*Work item:* Verbatim copy without images: repeat the records in full.

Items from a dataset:
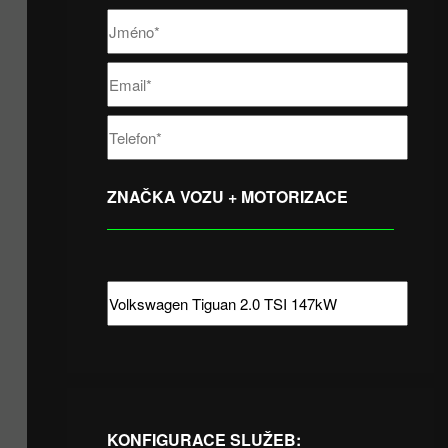
ZNAČKA VOZU + MOTORIZACE
KONFIGURACE SLUŽEB:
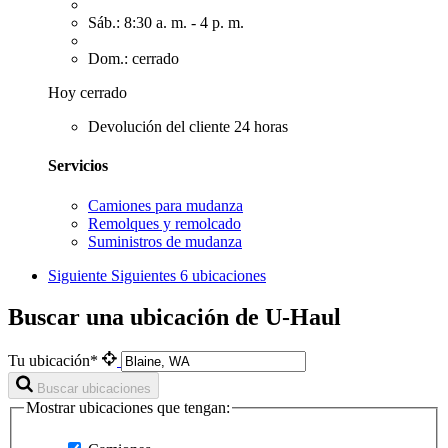
Sáb.: 8:30 a. m. - 4 p. m.
Dom.: cerrado
Hoy cerrado
Devolución del cliente 24 horas
Servicios
Camiones para mudanza
Remolques y remolcado
Suministros de mudanza
Siguiente
Siguientes 6 ubicaciones
Buscar una ubicación de U-Haul
Tu ubicación*
Buscar ubicaciones
Mostrar ubicaciones que tengan:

*Exercise result:*
ZNAČKA VOZU + MOTORIZACE
KONFIGURACE SLUŽEB:
Sáb.: 8:30 a. m. - 4 p. m.
Dom.: cerrado
Hoy cerrado
Devolución del cliente 24 horas
Servicios
Camiones para mudanza
Remolques y remolcado
Suministros de mudanza
Siguiente
Siguientes 6 ubicaciones
Buscar una ubicación de U-Haul
Tu ubicación*
Buscar ubicaciones
Mostrar ubicaciones que tengan:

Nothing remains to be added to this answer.